Where the records below show a line containing "Organismus, der pulsiert, duftet, klingt", start copying; end with the line containing "WEITERLESEN", and copy it too.

* [THE RECORDS]
• • •

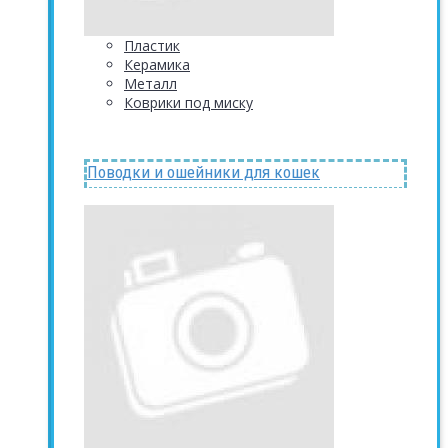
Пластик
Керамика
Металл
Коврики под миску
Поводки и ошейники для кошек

• • •

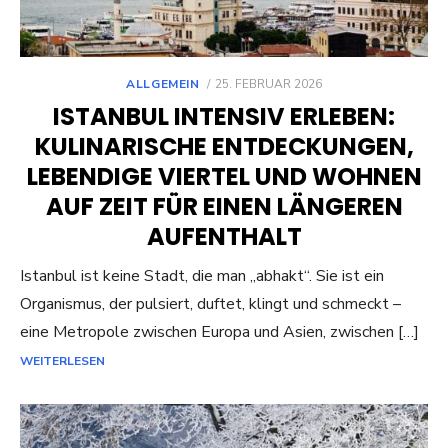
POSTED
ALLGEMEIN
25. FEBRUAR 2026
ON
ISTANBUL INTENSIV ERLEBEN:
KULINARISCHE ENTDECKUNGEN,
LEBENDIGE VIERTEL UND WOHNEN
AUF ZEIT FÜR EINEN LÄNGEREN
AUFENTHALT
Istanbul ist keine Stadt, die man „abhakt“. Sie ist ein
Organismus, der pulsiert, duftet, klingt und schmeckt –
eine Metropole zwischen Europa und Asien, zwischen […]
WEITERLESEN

• • •

* [WORKED SOLUTION]
Organismus, der pulsiert, duftet, klingt und schmeckt –
eine Metropole zwischen Europa und Asien, zwischen […]
WEITERLESEN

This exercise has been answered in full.